→ SOURCE DATA:
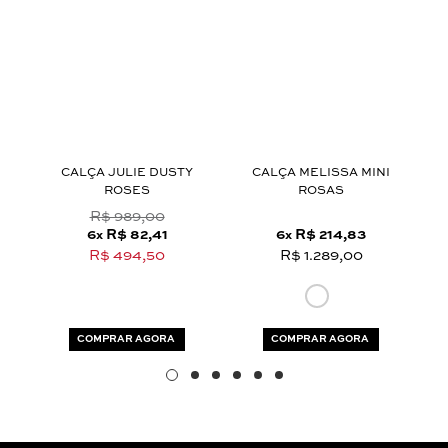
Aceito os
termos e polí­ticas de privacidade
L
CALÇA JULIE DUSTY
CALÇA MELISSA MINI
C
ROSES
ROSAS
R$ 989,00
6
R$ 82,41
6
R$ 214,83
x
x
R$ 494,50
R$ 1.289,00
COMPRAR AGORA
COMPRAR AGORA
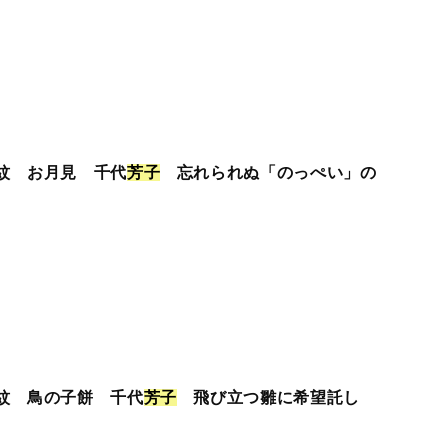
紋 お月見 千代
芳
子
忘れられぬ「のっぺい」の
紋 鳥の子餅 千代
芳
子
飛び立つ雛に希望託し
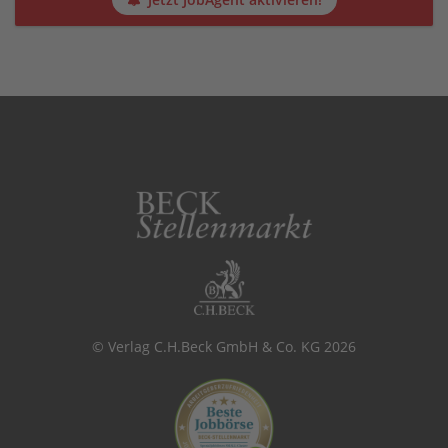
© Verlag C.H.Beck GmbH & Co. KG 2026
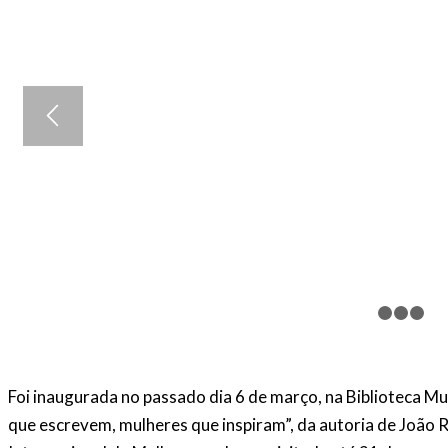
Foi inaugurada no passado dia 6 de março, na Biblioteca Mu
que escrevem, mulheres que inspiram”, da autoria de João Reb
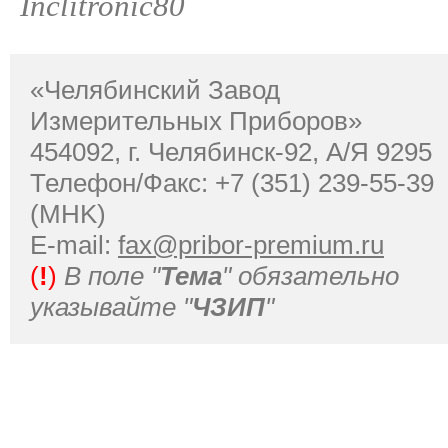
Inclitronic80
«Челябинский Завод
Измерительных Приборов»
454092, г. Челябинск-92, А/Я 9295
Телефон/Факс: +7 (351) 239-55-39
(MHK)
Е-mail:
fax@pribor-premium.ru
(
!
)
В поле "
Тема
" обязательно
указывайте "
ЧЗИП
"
--
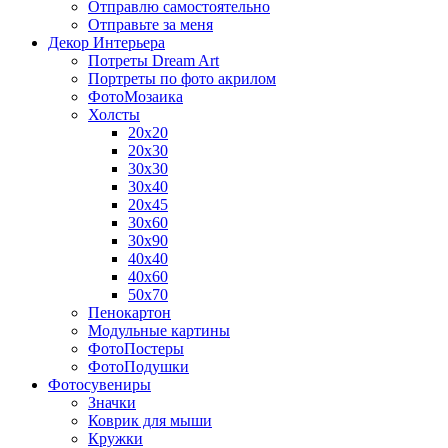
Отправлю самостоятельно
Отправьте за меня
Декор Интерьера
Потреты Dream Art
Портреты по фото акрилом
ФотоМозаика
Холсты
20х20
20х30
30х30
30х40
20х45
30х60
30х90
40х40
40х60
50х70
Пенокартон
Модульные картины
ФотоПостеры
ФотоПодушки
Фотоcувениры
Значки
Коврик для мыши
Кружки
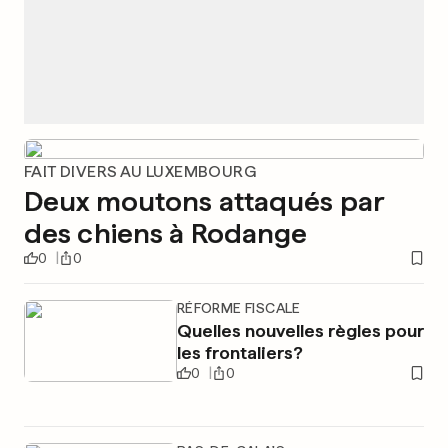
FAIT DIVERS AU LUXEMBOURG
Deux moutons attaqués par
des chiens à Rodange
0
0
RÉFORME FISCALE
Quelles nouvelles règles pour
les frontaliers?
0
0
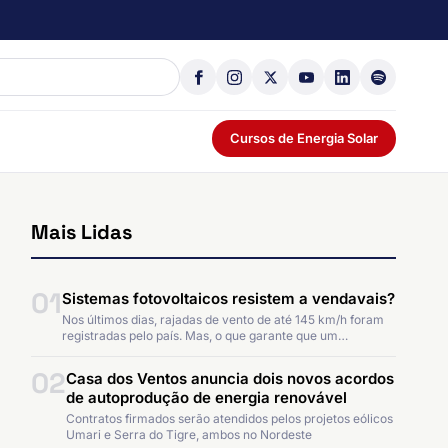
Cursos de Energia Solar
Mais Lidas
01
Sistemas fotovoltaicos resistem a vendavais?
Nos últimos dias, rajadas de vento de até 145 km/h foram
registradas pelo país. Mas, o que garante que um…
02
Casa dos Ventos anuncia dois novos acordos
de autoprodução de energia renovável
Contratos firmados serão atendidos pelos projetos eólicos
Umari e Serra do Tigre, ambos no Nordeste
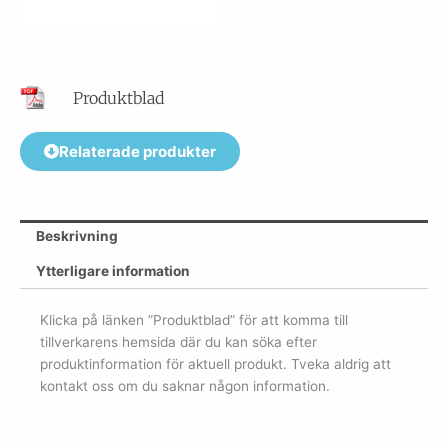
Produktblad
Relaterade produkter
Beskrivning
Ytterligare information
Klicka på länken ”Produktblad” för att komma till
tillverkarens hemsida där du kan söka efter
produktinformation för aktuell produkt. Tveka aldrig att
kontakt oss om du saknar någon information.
* * *
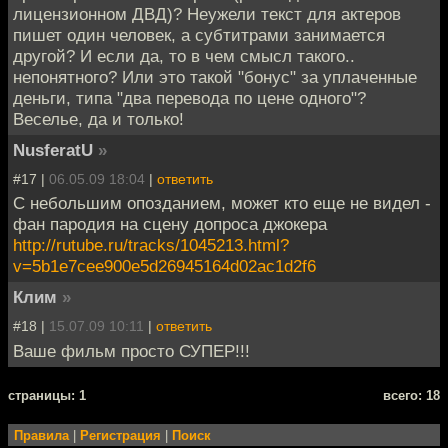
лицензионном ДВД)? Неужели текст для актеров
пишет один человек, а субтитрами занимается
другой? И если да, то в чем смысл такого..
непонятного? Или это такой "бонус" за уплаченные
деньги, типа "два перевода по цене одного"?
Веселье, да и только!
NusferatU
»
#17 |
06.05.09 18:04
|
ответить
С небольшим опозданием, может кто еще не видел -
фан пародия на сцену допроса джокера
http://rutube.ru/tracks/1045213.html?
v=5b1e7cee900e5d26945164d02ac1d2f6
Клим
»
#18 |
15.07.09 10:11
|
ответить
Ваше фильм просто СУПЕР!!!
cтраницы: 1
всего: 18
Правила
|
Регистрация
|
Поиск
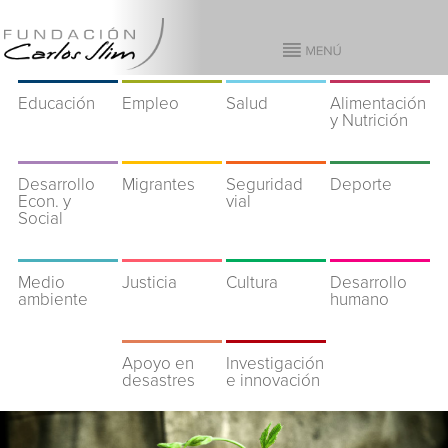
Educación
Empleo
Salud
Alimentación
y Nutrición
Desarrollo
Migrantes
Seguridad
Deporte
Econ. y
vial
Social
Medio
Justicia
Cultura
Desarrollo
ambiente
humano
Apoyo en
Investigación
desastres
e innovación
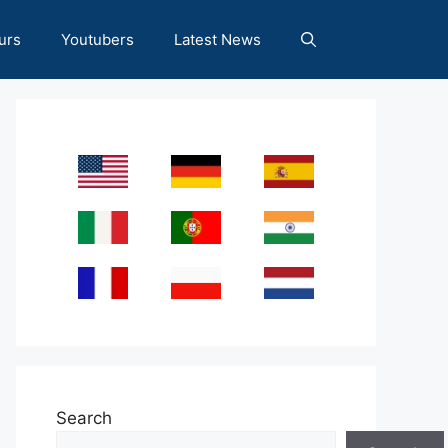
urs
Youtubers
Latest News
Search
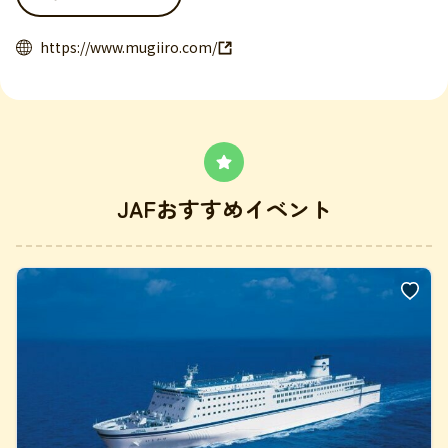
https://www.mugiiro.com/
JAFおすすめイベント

→ PROBLEM DESCRIPTION: What are the lines above, starting at the one with "лицензионном ДВД)? Неужели текст для актеров" and ending at the one with "Ваше фильм просто СУПЕР!!!"? Give them again exactly, and only them.

→ TASK ANSWER:
лицензионном ДВД)? Неужели текст для актеров
пишет один человек, а субтитрами занимается
другой? И если да, то в чем смысл такого..
непонятного? Или это такой "бонус" за уплаченные
деньги, типа "два перевода по цене одного"?
Веселье, да и только!
NusferatU
»
#17 |
06.05.09 18:04
|
ответить
С небольшим опозданием, может кто еще не видел -
фан пародия на сцену допроса джокера
http://rutube.ru/tracks/1045213.html?
v=5b1e7cee900e5d26945164d02ac1d2f6
Клим
»
#18 |
15.07.09 10:11
|
ответить
Ваше фильм просто СУПЕР!!!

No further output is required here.